The directors argue that the limitation of the FDIC’s causes of action were not tolled after November 1986. Although they did not resign until March 1989, the directors relinquished control of First Equity in November 1986, when FSLIC, TSLD, and First Equity entered into a Voluntary Supervisory Control Agreement and Consent Agreement. TSLD appointed a supervisory agent for First Equity, and the board of directors could not act without his authorization and must act at his direction.

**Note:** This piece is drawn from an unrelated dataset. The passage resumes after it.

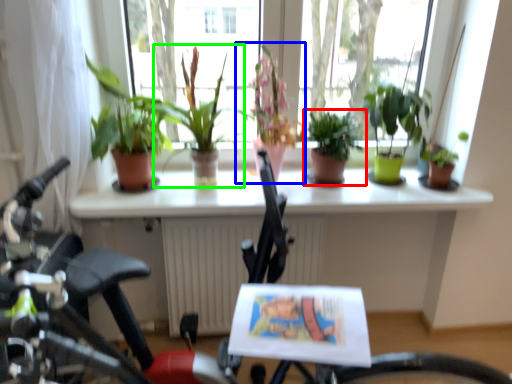 Question: Which object is positioned farthest from houseplant (highlighted by a red box)? Select from houseplant (highlighted by a blue box) and houseplant (highlighted by a green box).

Choices:
 (A) houseplant
 (B) houseplant

Answer: (B) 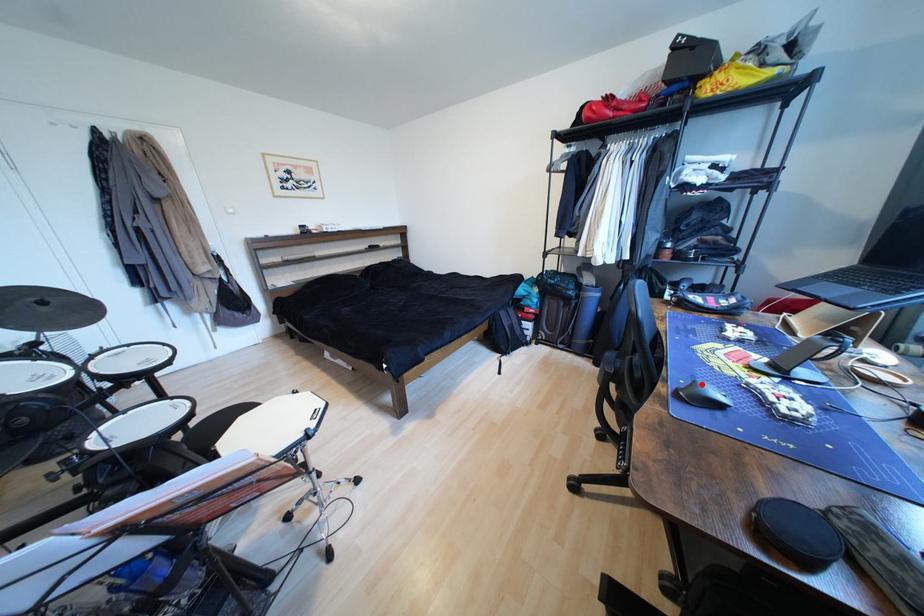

In contrast, the supervisory agent could freely exercise his powers without being overridden by the adversely dominated board. There is overwhelming evidence that the board could not prevent the supervisory agent from exercising any of his powers under the agreement. Despite testimony that the supervisory agent is primarily an observer who reports to state regulatory officials, the language of the Voluntary Supervisory Agreement is clear: the supervisory agent was in charge of the savings and loan after October 1986. Of course, an adverse report to the state would result in a seizure of the institution. That the supervisor may have been inept does not extend the limitations period.

6. Conclusion.

The voluntary supervisory agreement ended the tolling of the statute of limitations. The claims expired in October 1988. When the FDIC placed First Equity in receivership in March 1989, all claims against these directors were stale.

The RTC shall take nothing by them.

Final Judgment

The Resolution Trust Corporation takes nothing from Gene Phelps, Vernon Bratten, E.L. Breckendorf, Donald Strack, and Milton Havlick, Jr.